I broke a toe once. If you know me, I’ve probably regaled you with the story before. If you knew me at the time, you will definitely have heard it. And there’s the story of the scar on my arm, from when I was drunkenly mucking about with a very sharp knife. Or the one on my brow, from where I drunkenly fell down a flight of stairs straight into a radiator.
Then there’s the classic about how I did my back in, jumping off what was either a huge sand dune or a small cliff. I was sober for that one and it was the worst, so I view the other injuries as proof I learned that lesson. A bit late, as it had a huge and lasting impact on my life, but I’m calling it a deferred success.
What you might not have heard is the story about those stories. Why I was drunk so frequently, and to such an extent that I kept injuring myself. Not the back – that was just garden variety stupidity. But the reason behind the rest? I don’t tend to talk about that. But I’m happy to embellish and retell the story of how I broke two of my toes. What a world we live in, eh?
And that’s the reason World Mental Health Day is an embarrassment to our society. We shouldn’t need it in the way we do. I’m happy to tell the story about licking a tent and getting dysentery, shitting myself half-to-death in a campsite toilet until a French doctor stabbed me in the bum with a needle. But I don’t talk about my me. That’s much too embarrassing.
We don’t have a World Shit Yourself Inside-Out Day or a World Broken Bones Day. Everyone does those things at some point. Everybody knows they suck. We’re okay with them. And the bigger scary things like cancer get their own day, to remind people that there are others less fortunate than them, struggling with some awful circumstances. These we talk about and spend serious money trying to prevent and cure. And the less severe stuff we can even brag and joke about. Breaking those three toes is one of my finest anecdotes.
World Mental Health Day isn’t like that. Its main purpose isn’t to remind others; it is to try to convince the people who suffer mental health issues that it is okay to talk about it. Their own. The stories that they don’t share. The stories that might be the story behind all the other stories. The ones they seek to hide or excuse or minimise.
I’m lucky. I have a great family, an inspirational and phenomenally patient wife-to-be, amazing kids, and life now is very different for me. I am not alone, and I can afford to choose not to talk about things that make me feel uncomfortable. I can and do when I need to. I’m extremely fortunate to have such a life.
But we shouldn’t live in a world where we need to tell people it’s okay to talk about their pain. It’s very far from fine that in any given year 25% of people suffer alone because there’s so much shame attached to suffering any other way. It’s reprehensible that mental health services are so underfunded that any talk of ‘breaking point’ is firmly in the past tense.

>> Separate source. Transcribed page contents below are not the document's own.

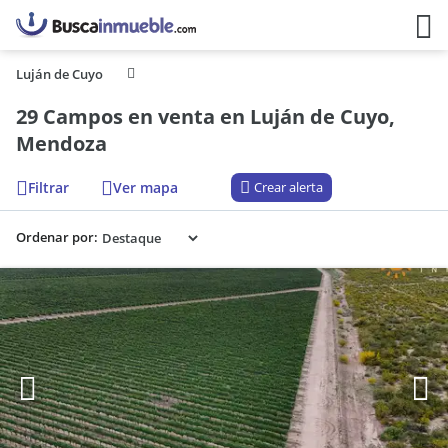
Luján de Cuyo
29 Campos en venta en Luján de Cuyo,
Mendoza
Filtrar
Ver mapa
Crear alerta
Ordenar por:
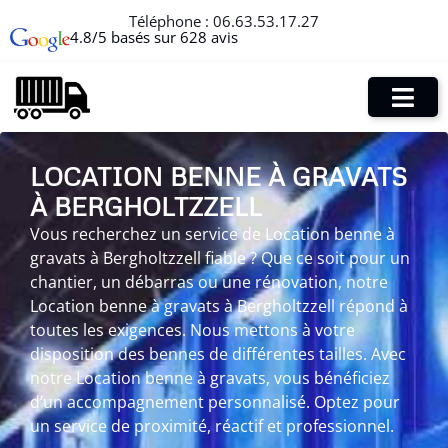
Téléphone :
06.63.53.17.27
4.8/5 basés sur 628 avis
LOCATION BENNE À GRAVATS
À BERGHOLTZZELL
Vous recherchez un service de Location benne à
gravats à Bergholtzzell fiable ? Que ce soit pour un
chantier, un débarras ou une rénovation, notre
Location benne à gravats à Bergholtzzell répond à
toutes les exigences. Nous mettons à votre
disposition des bennes de différentes tailles. Avec
notre Location benne à gravats, vous bénéficiez
d’un accompagnement personnalisé. Optez pour
un service de proximité, réactif et professionnel.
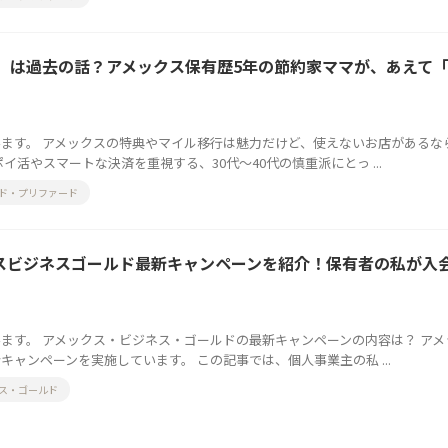
」は過去の話？アメックス保有歴5年の節約家ママが、あえて
ます。 アメックスの特典やマイル移行は魅力だけど、使えないお店があるな
イ活やスマートな決済を重視する、30代〜40代の慎重派にとっ ...
ド・プリファード
ックスビジネスゴールド最新キャンペーンを紹介！保有者の私が入
ます。 アメックス・ビジネス・ゴールドの最新キャンペーンの内容は？ アメ
ャンペーンを実施しています。 この記事では、個人事業主の私 ...
ス・ゴールド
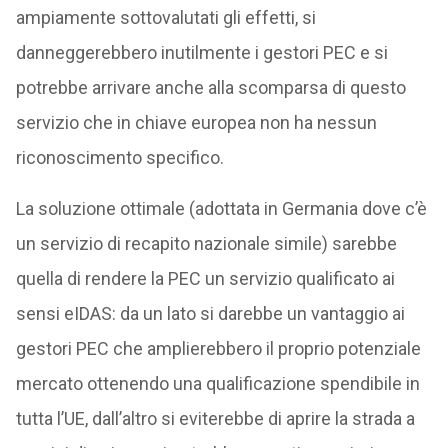
ampiamente sottovalutati gli effetti, si
danneggerebbero inutilmente i gestori PEC e si
potrebbe arrivare anche alla scomparsa di questo
servizio che in chiave europea non ha nessun
riconoscimento specifico.
La soluzione ottimale (adottata in Germania dove c’è
un servizio di recapito nazionale simile) sarebbe
quella di rendere la PEC un servizio qualificato ai
sensi eIDAS: da un lato si darebbe un vantaggio ai
gestori PEC che amplierebbero il proprio potenziale
mercato ottenendo una qualificazione spendibile in
tutta l’UE, dall’altro si eviterebbe di aprire la strada a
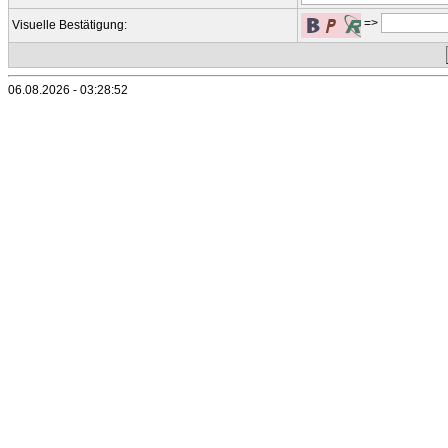
=>
Visuelle Bestätigung:
06.08.2026 - 03:28:52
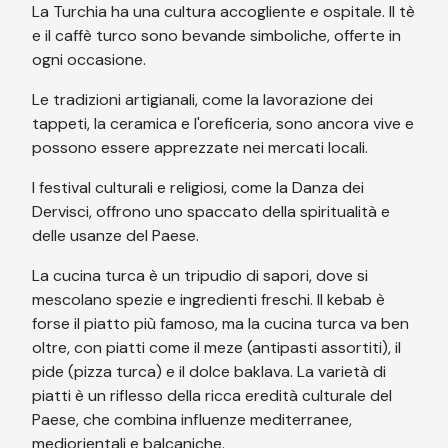
La Turchia ha una cultura accogliente e ospitale. Il tè
e il caffè turco sono bevande simboliche, offerte in
ogni occasione.
Le tradizioni artigianali, come la lavorazione dei
tappeti, la ceramica e l'oreficeria, sono ancora vive e
possono essere apprezzate nei mercati locali.
I festival culturali e religiosi, come la Danza dei
Dervisci, offrono uno spaccato della spiritualità e
delle usanze del Paese.
La cucina turca è un tripudio di sapori, dove si
mescolano spezie e ingredienti freschi. Il kebab è
forse il piatto più famoso, ma la cucina turca va ben
oltre, con piatti come il meze (antipasti assortiti), il
pide (pizza turca) e il dolce baklava. La varietà di
piatti è un riflesso della ricca eredità culturale del
Paese, che combina influenze mediterranee,
mediorientali e balcaniche.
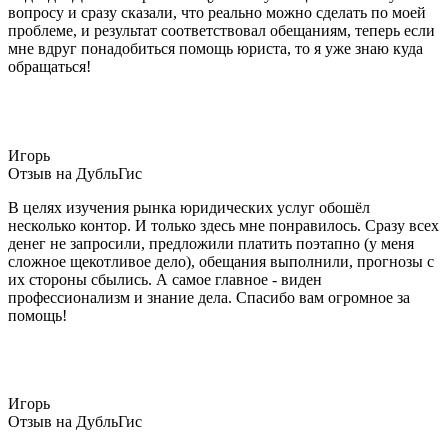
вопросу и сразу сказали, что реально можно сделать по моей
проблеме, и результат соответствовал обещаниям, теперь если
мне вдруг понадобиться помощь юриста, то я уже знаю куда
обращаться!
Игорь
Отзыв на ДубльГис
В целях изучения рынка юридических услуг обошёл
несколько контор. И только здесь мне понравилось. Сразу всех
денег не запросили, предложили платить поэтапно (у меня
сложное щекотливое дело), обещания выполнили, прогнозы с
их стороны сбылись. А самое главное - виден
профессионализм и знание дела. Спасибо вам огромное за
помощь!
Игорь
Отзыв на ДубльГис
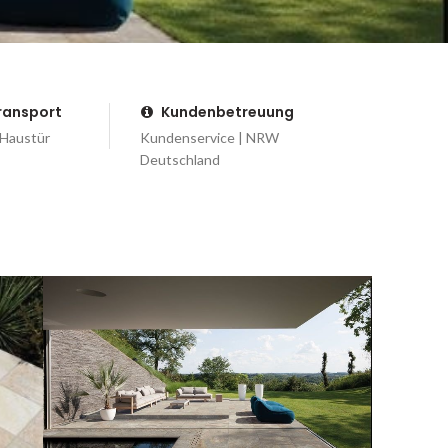
Transport
Kundenbetreuung
 Haustür
Kundenservice | NRW
Deutschland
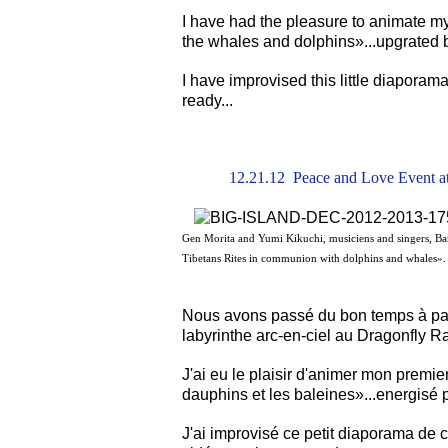
I have had the pleasure to animate my
the whales and dolphins»...upgrated by
I have improvised this little diaporama
ready...
12.21.12 Peace and Love Event a
Gen Morita and Yumi Kikuchi, musiciens and singers, Ba
Tibetans Rites in communion with dolphins and whales».
Nous avons passé du bon temps à part
labyrinthe arc-en-ciel au Dragonfly 
J'ai eu le plaisir d'animer mon premi
dauphins et les baleines»...energisé p
J'ai improvisé ce petit diaporama de 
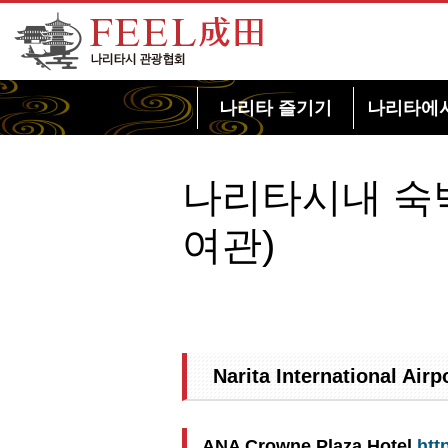
FEEL 나리타 나리타시 관광협회
나리타 즐기기
나리타에
나리타시내 숙
여관)
Narita International Ai
ANA Crowne Plaza Hotel
htt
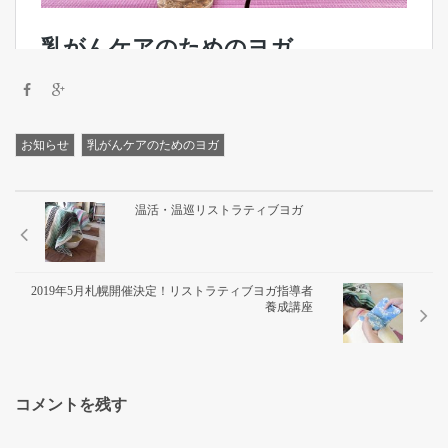
リストラティブヨガ１Day講座
リストラティブヨガ指導者養成講
座について
お知らせ
乳がんケアのためのヨガ
対面（札幌）リクエスト開催・リ
温活・温巡リストラティブヨガ
ストラティブヨガ指導者養成講座
2019年5月札幌開催決定！リストラティブヨガ指導者
養成講座 受講生の声
養成講座
リストラティ部：養成生フォロー
アップ
コメントを残す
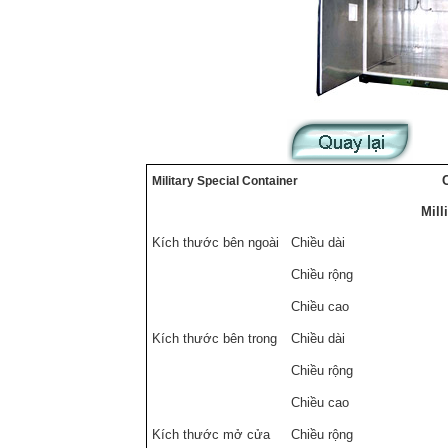
C
Military Special Container
Mill
Kích thước bên ngoài
Chiều dài
Chiều rộng
Chiều cao
Kích thước bên trong
Chiều dài
Chiều rộng
Chiều cao
Kích thước mở cửa
Chiều rộng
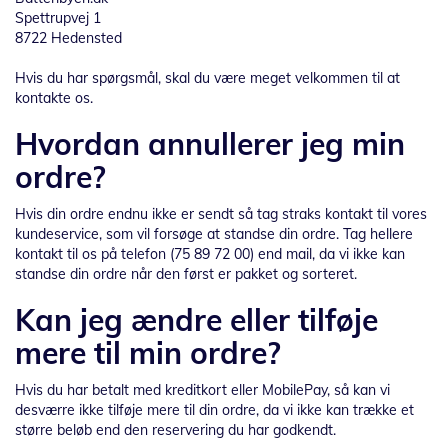
Spettrupvej 1
8722 Hedensted
Hvis du har spørgsmål, skal du være meget velkommen til at
kontakte os.
Hvordan annullerer jeg min
ordre?
Hvis din ordre endnu ikke er sendt så tag straks kontakt til vores
kundeservice, som vil forsøge at standse din ordre. Tag hellere
kontakt til os på telefon (75 89 72 00) end mail, da vi ikke kan
standse din ordre når den først er pakket og sorteret.
Kan jeg ændre eller tilføje
mere til min ordre?
Hvis du har betalt med kreditkort eller MobilePay, så kan vi
desværre ikke tilføje mere til din ordre, da vi ikke kan trække et
større beløb end den reservering du har godkendt.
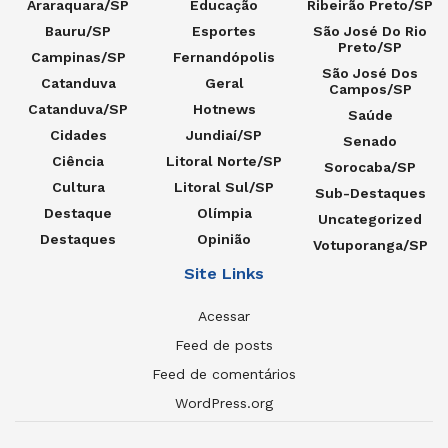
Araraquara/SP
Educação
Ribeirão Preto/SP
Bauru/SP
Esportes
São José Do Rio
Preto/SP
Campinas/SP
Fernandópolis
São José Dos
Catanduva
Geral
Campos/SP
Catanduva/SP
Hotnews
Saúde
Cidades
Jundiaí/SP
Senado
Ciência
Litoral Norte/SP
Sorocaba/SP
Cultura
Litoral Sul/SP
Sub-Destaques
Destaque
Olímpia
Uncategorized
Destaques
Opinião
Votuporanga/SP
Site Links
Acessar
Feed de posts
Feed de comentários
WordPress.org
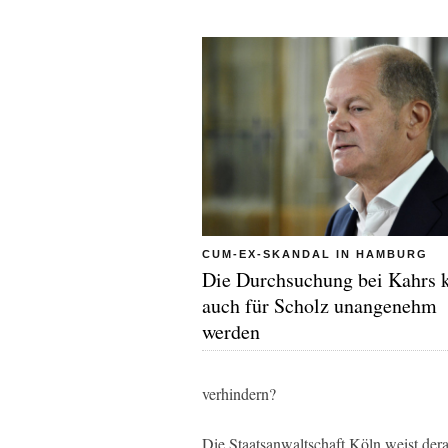
CUM-EX-SKANDAL IN HAMBURG
Die Durchsuchung bei Kahrs 
auch für Scholz unangenehm
werden
verhindern?
Die Staatsanwaltschaft Köln weist der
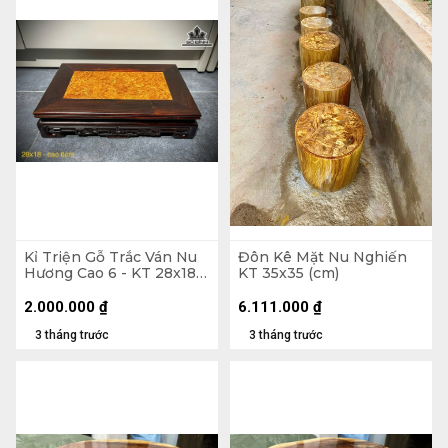
Kỉ Triện Gỗ Trắc Ván Nu
Đôn Kê Mặt Nu Nghiến
Hương Cao 6 - KT 28x18
KT 35x35 (cm)
(cm)
2.000.000
₫
6.111.000
₫
3 tháng trước
3 tháng trước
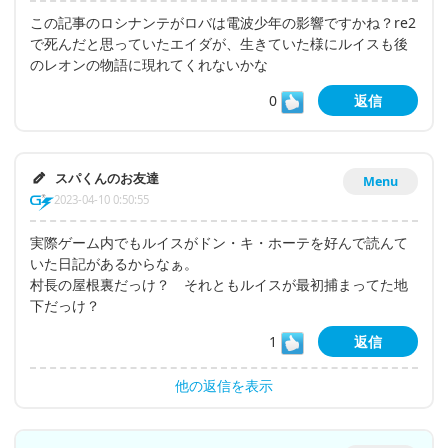
この記事のロシナンテがロバは電波少年の影響ですかね？re2
で死んだと思っていたエイダが、生きていた様にルイスも後
のレオンの物語に現れてくれないかな
0
返信
スパくんのお友達
Menu
2023-04-10 0:50:55
実際ゲーム内でもルイスがドン・キ・ホーテを好んで読んて
いた日記があるからなぁ。
村長の屋根裏だっけ？ それともルイスが最初捕まってた地
下だっけ？
1
返信
他の返信を表示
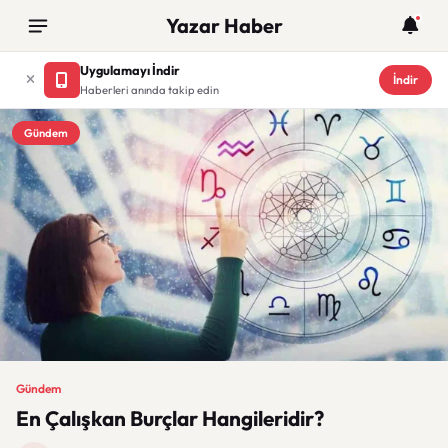
Yazar Haber
Uygulamayı İndir
İndir
Haberleri anında takip edin
Gündem
Gündem
En Çalışkan Burçlar Hangileridir?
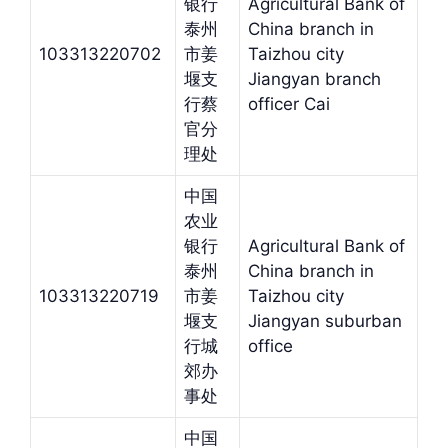
银行
Agricultural Bank of
泰州
China branch in
103313220702
市姜
Taizhou city
堰支
Jiangyan branch
行蔡
officer Cai
官分
理处
中国
农业
银行
Agricultural Bank of
泰州
China branch in
103313220719
市姜
Taizhou city
堰支
Jiangyan suburban
行城
office
郊办
事处
中国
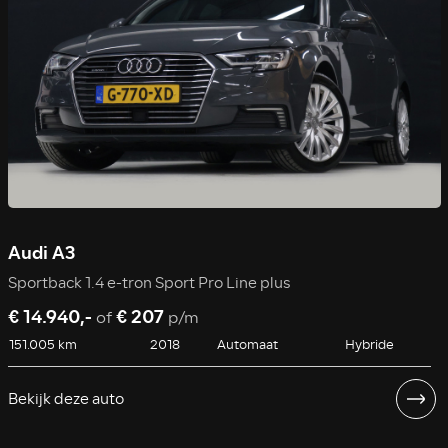
Audi A3
Sportback 1.4 e-tron Sport Pro Line plus
€ 14.940,-
€ 207
of
p/m
151.005 km
2018
Automaat
Hybride
Bekijk deze auto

As a society, we spend millions on treating physical ills. If I were to guess, I’d say this is because we’re all aware that at some point we will die. Most people would like that to be later rather than sooner. They are to some extent or another afraid to die. But what about those who think sooner might be a welcome relief?
The truth is there are tens of millions of people in this country who are afraid to really live. The thing that scares them most is themselves. And by stigmatising them into remaining silent, we’re forcing them into an existence where ‘themselves’ is all they have.
It’s the same invisible social contract that means I can laugh over the story of the time I broke eight of my toes, but I don’t talk about the hourless, minuteless, boundless nights, the fear and panic and weird mania. Or the fact that while it’s obvious by this point that the story about my toes might not be strictly true, people might not stop to think the same about the one with the knife.
If you need to talk, find someone to listen. Even if you only do it so others can feel more confident in doing so themselves. I can all but guarantee you that the people who love you desperately want you to, even if they don’t know that yet.